Not Just for Geeks and Nerds Anymore

The above article talks about how Dr. Who, a British Sci-fi/Fantasy show is becoming more and more popular here in the U.S. I first realized this about two years ago when I attended a large multi-media convention in Atlanta. It was the weekend of the Dr. Who U.S. Season Premiere and there was a much anticipated new Doctor character being introduced for the first time. Representatives of BBC America attended the convention and held a pre-screening of the episode for convention attendees. My friend wanted to go to the screening and I went with her. I was stunned when the line for the event was wrapped around the block several times! As I sat in that huge hotel ballroom with people from all over the country, watching a British TV show, I was struck by what a global world it really is!

I love to talk about fandoms, because one fandom in particular has had an incredibly positive impact on my life. That is the 1980’s TV show Beauty & the Beast. When I first got involved in this fandom, Fandom Studies itself was only in its infancy. Over the last 20 years, Fandom Studies has become an acceptable area of communication research. This has been such a wonderful discovery for me!

It all began with the publication of the book, Textual Poachers: Television fans and participatory culture, by Henry Jenkins. It was published in 1992 just as Beauty &t he Beast was being canceled with a major uproar from the fans – who were angry at not only CBS executives, but also at each other. Jenkins devoted a whole chapter in his book to the Beauty & the Beast situation and some of his insights are very enlightening, even all these years later.

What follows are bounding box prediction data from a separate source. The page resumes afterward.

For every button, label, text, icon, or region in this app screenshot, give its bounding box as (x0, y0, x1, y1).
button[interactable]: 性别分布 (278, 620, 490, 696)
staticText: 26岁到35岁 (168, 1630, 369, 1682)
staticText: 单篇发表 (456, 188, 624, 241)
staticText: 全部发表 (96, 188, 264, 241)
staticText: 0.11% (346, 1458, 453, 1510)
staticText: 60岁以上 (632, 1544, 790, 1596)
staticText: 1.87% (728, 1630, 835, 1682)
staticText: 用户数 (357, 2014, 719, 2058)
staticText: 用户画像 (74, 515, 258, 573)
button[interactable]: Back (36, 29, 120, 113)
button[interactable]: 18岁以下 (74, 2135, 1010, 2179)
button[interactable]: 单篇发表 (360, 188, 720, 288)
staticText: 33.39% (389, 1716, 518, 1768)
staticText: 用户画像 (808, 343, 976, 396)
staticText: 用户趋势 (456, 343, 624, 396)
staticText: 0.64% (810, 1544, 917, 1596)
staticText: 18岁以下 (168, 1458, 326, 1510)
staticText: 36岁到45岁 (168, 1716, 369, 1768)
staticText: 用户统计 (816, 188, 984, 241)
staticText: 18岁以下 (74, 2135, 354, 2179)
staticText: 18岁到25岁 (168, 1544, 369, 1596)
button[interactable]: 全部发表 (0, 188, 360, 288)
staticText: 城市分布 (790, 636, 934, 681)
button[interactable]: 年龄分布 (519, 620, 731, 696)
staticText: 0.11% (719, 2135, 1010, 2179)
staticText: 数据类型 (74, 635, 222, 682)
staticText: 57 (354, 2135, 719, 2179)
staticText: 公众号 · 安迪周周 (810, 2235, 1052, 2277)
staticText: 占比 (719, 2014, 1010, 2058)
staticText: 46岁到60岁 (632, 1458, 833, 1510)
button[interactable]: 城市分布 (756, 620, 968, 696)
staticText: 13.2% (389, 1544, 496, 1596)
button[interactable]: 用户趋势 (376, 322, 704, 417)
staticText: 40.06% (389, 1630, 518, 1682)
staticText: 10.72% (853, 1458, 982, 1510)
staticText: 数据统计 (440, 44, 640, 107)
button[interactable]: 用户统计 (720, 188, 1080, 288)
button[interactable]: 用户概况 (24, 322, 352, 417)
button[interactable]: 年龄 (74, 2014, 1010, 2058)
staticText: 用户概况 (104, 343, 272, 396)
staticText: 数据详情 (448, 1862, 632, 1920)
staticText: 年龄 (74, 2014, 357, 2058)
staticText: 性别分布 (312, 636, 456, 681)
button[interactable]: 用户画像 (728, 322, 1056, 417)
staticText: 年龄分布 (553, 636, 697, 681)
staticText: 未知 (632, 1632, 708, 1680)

In the article that I did my case facilitation on, Plant, Reysen, Roberts and Gerbasi (2014) take a very positive view of fandoms and show how they can be a force for Globalization and prosocial values.

I see this in my own life. Being from a very traditional Italian-American family, I had a very narrow view of the world growing up. This view might have continued into adulthood if not for me falling in love with Beauty & the Beast. Slowly, through attending Beauty & the Beast conventions, I was able to meet and become friends with a wide variety of people. These conventions are mostly held in the U.S., but people from all over the world attend them. I have what I consider to be very good friends who live in Italy, France, and Australia. Not to mention acquaintances from many more countries.

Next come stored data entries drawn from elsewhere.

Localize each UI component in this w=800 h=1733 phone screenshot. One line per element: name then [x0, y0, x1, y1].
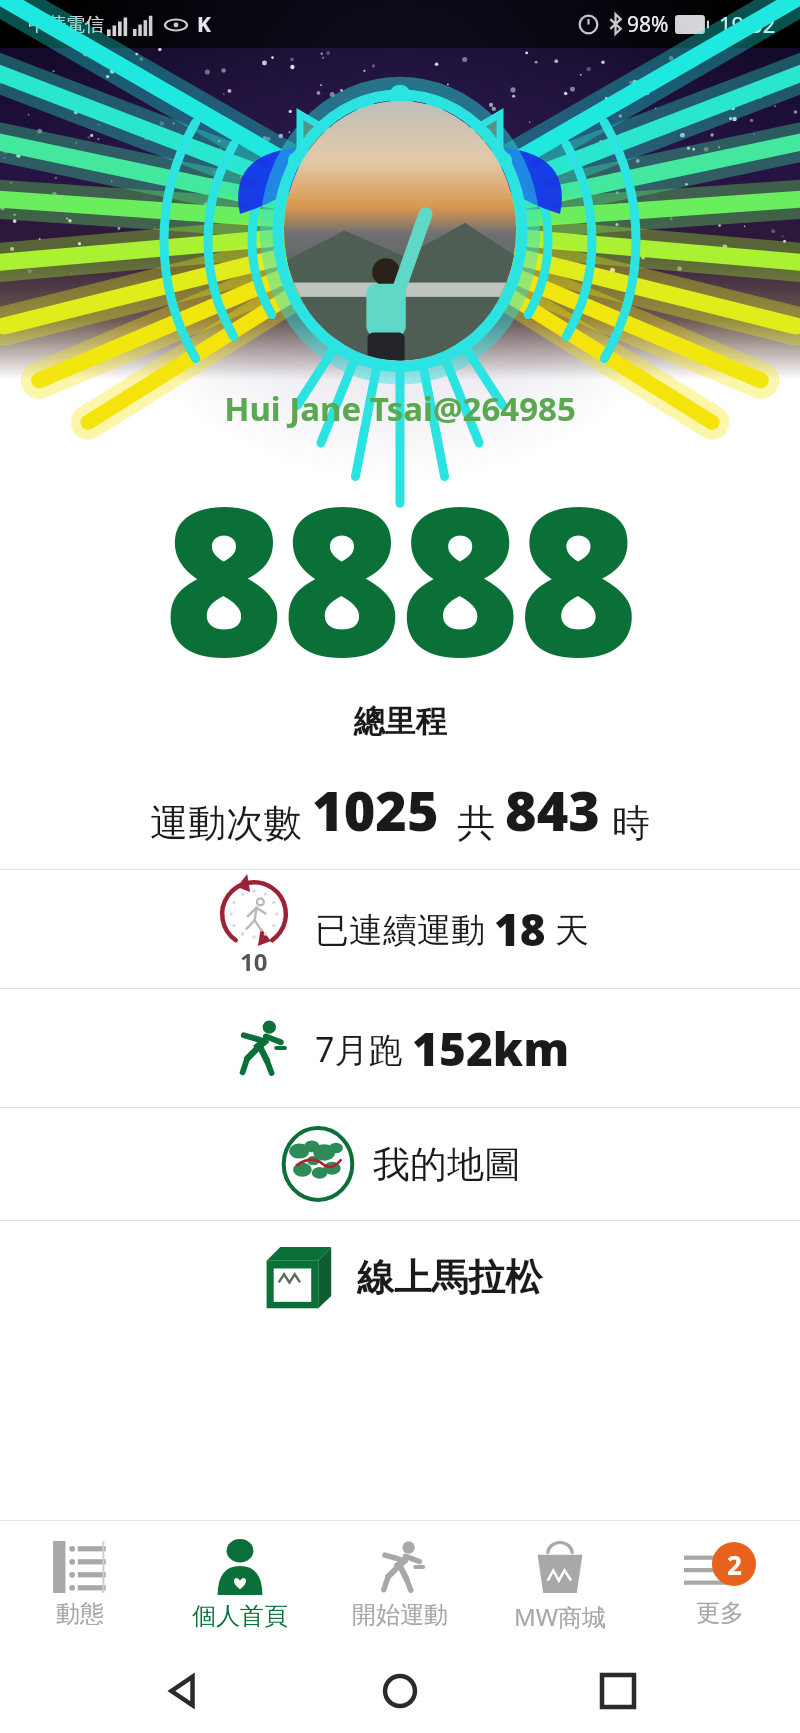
button[interactable]: Profile banner [0, 48, 800, 380]
staticText: K [197, 10, 211, 39]
staticText: 98% [627, 10, 669, 39]
staticText: 10 [240, 945, 268, 978]
staticText: 總里程 [0, 702, 800, 741]
staticText: 7月跑 [315, 1026, 412, 1072]
staticText: 2 [727, 1547, 742, 1582]
button[interactable]: 線上馬拉松 [0, 1221, 800, 1333]
button[interactable]: 2 [640, 1521, 800, 1649]
staticText: 18 [494, 899, 546, 959]
staticText: 天 [546, 906, 589, 952]
button[interactable]: 動態 [0, 1521, 160, 1649]
staticText: 時 [612, 799, 650, 847]
staticText: 19:52 [719, 9, 776, 39]
staticText: 152km [412, 1017, 570, 1080]
staticText: 開始運動 [352, 1600, 448, 1630]
button[interactable]: 開始運動 [320, 1521, 480, 1649]
button[interactable]: 10 [0, 870, 800, 988]
button[interactable]: Home [365, 1656, 435, 1726]
staticText: 8888 [0, 437, 800, 716]
staticText: 動態 [56, 1599, 104, 1629]
staticText: MW商城 [514, 1600, 607, 1633]
button[interactable]: 個人首頁 [160, 1521, 320, 1649]
staticText: 線上馬拉松 [357, 1254, 542, 1301]
button[interactable]: Back [148, 1656, 218, 1726]
staticText: 中華電信 [28, 13, 104, 37]
staticText: 我的地圖 [373, 1141, 521, 1188]
staticText: 運動次數 [150, 799, 302, 847]
staticText: Hui Jane Tsai@264985 [0, 386, 800, 431]
staticText: 1025 [312, 773, 439, 847]
button[interactable]: Recent apps [583, 1656, 653, 1726]
button[interactable]: MW商城 [480, 1521, 640, 1649]
staticText: 843 [505, 773, 600, 847]
staticText: 更多 [696, 1598, 744, 1628]
button[interactable]: 7月跑 [0, 989, 800, 1107]
staticText: 已連續運動 [315, 906, 494, 952]
staticText: 共 [457, 799, 495, 847]
staticText: 個人首頁 [192, 1601, 288, 1631]
button[interactable]: 我的地圖 [0, 1108, 800, 1220]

When the terror attacks in Paris happened months ago, my first thought was about the fans that I know in France, one of whom lives near Paris. Years ago, I might have heard about something like the Paris attacks and thought it just a news story, a horrible one for sure, but still one that was very far away from me.

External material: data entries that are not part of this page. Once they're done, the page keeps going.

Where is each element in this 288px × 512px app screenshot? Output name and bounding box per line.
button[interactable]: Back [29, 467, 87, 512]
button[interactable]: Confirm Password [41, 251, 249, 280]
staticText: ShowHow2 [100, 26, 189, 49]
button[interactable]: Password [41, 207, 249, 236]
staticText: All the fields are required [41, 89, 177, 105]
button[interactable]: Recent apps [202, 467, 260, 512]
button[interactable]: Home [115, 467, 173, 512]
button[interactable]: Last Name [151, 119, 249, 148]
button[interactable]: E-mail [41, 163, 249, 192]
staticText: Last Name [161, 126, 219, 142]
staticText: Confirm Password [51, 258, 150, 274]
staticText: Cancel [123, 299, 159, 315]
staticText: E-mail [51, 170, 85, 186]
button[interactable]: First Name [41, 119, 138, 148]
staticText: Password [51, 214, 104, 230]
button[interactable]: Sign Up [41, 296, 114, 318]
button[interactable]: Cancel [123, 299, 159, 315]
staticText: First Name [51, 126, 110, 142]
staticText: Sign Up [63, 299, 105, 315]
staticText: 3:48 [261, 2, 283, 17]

The values of Beauty and the Beast are about seeing beneath the surface of a person and respecting them for who they are, not what they look like, or how much money they have. The world of the Tunnels beneath New York City (where the Beast lives with a group of societal outcasts) was presented as the utopian society that we would all like to see in our world. Beauty & the Beast fans try to uphold these values as much as we can. Like the Furry Fandom mentioned in the article, we also raise money for charity at our yearly convention. We are a small group too, but we often raise thousands of dollars for a charity that we select each year based on how it relates to the shows values. For me, I think the give and take of values associated with the show is definitely bidirectional. That is, I think I always had some of these latent values in me, but being around people who also have them has definitely helped to shape those values even more and given me an outlet to put them into action.

One thing I love about the Plant, et al study is that they see a practical use for the link between fandoms and prosocial values. They say there might be the potential to find alternate ways to correct or prevent negative, anti-social behavior. This would surely be a major breakthrough. Personally, I would love for more people to experience the transformative power that fandoms have had on me, and I hope that fandoms will prove to have an even greater positive impact globally in the future.


Plante, C. N., Reysen, S., Roberts, S. E., Gerbasi, K. C. (2014). “One of Us”: Engagement with

fandoms and global citizenship identification. Psychology of Popular Media Culture. 3/1, 49-64.